_Dataset excerpts:_
• • • • •
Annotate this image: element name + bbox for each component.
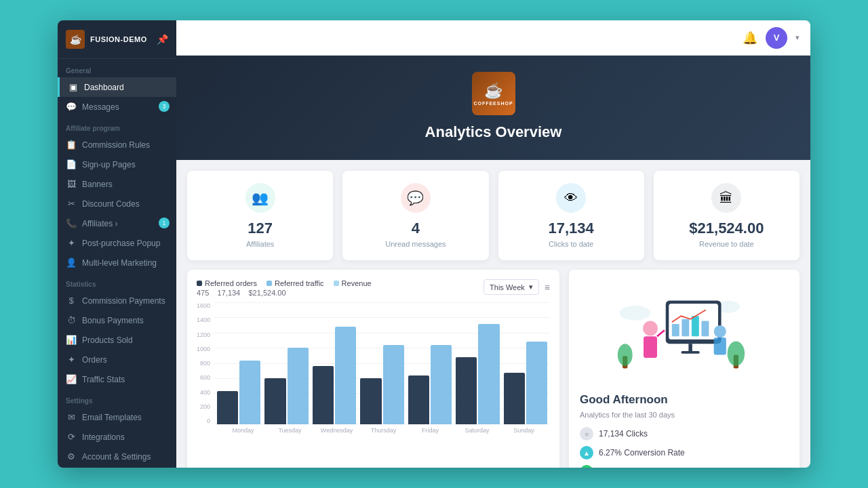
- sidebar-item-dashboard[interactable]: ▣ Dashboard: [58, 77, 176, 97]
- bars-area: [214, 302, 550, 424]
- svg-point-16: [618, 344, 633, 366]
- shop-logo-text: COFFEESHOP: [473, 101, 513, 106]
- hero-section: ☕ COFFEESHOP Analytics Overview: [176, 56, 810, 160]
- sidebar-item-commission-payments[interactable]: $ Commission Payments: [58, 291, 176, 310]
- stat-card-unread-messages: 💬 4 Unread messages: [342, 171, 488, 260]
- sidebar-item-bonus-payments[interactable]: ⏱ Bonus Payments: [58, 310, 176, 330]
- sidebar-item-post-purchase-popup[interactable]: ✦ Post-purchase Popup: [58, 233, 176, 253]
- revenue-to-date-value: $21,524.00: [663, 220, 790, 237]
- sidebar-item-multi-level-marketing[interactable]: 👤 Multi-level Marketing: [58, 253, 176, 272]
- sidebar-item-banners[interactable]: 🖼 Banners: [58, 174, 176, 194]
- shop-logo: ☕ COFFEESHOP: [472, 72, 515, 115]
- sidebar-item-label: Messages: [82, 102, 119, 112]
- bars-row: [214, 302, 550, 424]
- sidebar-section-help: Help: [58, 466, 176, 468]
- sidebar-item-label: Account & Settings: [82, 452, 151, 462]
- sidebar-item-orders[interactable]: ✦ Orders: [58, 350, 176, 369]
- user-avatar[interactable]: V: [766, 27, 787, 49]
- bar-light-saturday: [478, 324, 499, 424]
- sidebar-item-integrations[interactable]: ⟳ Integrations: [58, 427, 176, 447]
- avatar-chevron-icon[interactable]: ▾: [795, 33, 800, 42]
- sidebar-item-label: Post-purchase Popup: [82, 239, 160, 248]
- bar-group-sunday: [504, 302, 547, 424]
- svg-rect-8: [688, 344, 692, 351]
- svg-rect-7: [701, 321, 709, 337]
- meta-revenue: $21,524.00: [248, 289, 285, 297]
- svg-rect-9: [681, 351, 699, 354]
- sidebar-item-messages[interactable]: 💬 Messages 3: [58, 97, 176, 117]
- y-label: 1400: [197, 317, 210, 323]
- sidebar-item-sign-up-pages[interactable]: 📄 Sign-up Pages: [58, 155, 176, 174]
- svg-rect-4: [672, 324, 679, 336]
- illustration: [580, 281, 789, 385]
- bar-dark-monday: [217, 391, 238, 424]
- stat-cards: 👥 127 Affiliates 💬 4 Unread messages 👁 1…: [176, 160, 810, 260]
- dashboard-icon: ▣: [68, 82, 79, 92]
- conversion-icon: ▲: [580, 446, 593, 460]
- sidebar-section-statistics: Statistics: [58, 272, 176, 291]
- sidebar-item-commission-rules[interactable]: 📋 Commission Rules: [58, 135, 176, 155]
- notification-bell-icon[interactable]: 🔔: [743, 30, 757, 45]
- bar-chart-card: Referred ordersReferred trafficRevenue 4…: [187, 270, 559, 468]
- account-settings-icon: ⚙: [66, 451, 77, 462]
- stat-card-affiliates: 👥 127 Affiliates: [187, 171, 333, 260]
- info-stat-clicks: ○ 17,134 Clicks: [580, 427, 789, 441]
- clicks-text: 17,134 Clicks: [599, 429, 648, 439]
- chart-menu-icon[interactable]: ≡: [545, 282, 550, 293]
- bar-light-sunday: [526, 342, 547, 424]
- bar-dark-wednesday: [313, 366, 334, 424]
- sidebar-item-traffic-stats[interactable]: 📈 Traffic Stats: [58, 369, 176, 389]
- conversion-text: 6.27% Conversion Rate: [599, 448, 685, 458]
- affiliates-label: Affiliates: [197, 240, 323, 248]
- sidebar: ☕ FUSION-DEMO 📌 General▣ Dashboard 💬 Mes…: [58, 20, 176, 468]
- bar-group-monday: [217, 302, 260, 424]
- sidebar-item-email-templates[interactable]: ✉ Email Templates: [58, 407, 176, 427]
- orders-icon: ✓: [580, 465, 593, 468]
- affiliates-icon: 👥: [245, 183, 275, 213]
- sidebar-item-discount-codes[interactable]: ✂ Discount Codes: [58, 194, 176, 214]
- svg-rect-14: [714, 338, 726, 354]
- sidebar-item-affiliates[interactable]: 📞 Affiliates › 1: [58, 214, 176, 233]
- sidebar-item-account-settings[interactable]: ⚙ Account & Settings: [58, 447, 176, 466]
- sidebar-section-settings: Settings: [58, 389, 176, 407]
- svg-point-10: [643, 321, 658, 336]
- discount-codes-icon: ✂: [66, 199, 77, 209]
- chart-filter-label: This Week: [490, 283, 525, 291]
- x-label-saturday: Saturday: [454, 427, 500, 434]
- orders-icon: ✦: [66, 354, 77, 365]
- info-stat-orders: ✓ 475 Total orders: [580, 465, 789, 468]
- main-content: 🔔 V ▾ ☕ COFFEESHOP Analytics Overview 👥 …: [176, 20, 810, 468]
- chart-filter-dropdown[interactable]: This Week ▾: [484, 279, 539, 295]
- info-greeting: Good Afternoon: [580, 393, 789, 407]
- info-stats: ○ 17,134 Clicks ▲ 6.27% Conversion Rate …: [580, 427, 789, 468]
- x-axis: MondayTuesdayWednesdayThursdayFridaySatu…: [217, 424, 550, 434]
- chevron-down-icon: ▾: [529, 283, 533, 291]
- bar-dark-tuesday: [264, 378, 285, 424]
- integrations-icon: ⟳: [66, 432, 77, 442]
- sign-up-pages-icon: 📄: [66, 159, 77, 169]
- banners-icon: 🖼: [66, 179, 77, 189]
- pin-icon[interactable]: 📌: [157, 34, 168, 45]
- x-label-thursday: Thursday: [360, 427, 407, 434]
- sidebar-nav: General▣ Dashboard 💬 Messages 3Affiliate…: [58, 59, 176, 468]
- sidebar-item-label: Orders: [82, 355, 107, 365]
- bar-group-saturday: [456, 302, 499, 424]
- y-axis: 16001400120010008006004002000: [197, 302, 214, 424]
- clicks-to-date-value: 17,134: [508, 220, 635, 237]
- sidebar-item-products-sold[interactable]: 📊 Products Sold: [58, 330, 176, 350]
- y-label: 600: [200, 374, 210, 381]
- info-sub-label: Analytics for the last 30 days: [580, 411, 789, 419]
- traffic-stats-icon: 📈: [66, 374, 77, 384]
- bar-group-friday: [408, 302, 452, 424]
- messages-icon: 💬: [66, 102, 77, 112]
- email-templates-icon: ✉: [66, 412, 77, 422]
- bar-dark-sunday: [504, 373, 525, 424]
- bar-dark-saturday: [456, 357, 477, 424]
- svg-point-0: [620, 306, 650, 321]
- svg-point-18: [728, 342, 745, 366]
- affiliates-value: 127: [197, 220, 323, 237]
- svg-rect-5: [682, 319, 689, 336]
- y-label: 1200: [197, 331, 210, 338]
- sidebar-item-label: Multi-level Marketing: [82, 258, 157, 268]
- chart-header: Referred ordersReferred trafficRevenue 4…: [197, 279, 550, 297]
• • • • •
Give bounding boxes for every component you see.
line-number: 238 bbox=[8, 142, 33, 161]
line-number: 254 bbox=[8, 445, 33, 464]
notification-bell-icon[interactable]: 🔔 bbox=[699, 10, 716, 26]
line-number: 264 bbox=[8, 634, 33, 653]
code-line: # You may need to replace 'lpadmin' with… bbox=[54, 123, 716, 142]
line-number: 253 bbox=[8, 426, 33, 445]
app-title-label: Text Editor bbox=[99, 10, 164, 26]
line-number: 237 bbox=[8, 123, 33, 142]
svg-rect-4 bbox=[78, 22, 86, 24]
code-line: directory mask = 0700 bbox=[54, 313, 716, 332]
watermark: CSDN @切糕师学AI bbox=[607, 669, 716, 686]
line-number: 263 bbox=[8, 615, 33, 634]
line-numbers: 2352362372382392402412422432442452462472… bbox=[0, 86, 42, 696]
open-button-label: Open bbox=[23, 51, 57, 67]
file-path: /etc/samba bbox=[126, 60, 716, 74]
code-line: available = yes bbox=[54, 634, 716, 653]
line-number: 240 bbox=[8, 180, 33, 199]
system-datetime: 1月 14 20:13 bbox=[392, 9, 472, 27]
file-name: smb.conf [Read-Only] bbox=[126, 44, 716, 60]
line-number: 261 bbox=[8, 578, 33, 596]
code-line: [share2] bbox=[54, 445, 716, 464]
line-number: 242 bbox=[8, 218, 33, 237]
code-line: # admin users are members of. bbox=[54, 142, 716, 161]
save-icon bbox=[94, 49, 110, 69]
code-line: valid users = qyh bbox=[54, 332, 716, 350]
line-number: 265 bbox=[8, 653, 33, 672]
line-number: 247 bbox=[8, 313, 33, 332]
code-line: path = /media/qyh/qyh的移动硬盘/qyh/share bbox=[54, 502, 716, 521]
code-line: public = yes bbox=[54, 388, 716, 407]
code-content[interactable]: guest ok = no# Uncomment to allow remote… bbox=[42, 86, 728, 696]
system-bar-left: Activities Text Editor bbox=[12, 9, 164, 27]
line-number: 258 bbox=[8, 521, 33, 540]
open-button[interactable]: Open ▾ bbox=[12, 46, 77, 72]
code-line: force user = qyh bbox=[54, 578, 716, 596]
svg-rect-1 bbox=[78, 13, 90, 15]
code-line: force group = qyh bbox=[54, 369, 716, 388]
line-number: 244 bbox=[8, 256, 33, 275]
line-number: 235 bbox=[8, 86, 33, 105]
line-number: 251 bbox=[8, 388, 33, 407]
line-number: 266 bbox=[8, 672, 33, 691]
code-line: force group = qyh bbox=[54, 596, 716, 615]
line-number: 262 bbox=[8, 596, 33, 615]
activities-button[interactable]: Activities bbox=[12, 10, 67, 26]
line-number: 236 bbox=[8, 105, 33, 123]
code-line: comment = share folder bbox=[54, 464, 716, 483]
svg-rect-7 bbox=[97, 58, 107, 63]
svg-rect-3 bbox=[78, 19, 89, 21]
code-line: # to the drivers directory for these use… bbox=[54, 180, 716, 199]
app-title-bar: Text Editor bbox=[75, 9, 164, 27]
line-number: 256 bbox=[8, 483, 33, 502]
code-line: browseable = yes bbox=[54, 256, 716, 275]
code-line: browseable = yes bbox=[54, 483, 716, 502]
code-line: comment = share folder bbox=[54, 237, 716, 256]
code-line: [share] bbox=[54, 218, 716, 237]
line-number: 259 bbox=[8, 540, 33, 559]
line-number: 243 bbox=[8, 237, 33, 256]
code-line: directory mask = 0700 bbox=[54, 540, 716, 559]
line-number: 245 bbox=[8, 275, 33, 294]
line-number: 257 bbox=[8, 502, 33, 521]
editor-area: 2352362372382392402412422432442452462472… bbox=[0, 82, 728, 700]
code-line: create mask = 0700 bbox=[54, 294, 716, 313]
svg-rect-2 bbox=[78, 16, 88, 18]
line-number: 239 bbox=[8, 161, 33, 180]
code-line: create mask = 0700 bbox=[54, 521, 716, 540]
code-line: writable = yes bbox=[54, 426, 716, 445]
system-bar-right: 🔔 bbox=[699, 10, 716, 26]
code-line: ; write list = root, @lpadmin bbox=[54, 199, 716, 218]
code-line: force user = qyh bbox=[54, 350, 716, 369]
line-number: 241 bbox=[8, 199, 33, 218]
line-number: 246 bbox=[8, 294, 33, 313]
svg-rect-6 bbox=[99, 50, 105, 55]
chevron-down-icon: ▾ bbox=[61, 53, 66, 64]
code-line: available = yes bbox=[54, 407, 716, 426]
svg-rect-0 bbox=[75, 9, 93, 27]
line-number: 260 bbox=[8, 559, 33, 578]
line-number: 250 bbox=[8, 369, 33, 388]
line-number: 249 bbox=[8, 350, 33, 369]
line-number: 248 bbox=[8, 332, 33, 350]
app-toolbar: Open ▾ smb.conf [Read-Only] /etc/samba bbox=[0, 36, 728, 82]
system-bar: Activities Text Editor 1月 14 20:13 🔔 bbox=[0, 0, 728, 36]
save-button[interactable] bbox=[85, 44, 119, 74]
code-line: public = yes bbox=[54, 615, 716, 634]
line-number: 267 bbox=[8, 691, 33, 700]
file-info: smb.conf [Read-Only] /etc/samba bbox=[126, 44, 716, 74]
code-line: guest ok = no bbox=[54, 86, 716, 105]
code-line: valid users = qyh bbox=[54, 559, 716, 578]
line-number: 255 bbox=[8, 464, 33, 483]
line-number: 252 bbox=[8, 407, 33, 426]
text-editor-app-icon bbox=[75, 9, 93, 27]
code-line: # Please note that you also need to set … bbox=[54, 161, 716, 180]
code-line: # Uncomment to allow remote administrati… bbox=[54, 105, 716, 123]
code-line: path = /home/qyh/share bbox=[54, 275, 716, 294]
• • • • •
_What the exercise asks:_
Wherever the string "component" appears in the entries above, return the line it appears on.

_Response to the exercise:_
Annotate this image: element name + bbox for each component.
Give bounding boxes for every component you see.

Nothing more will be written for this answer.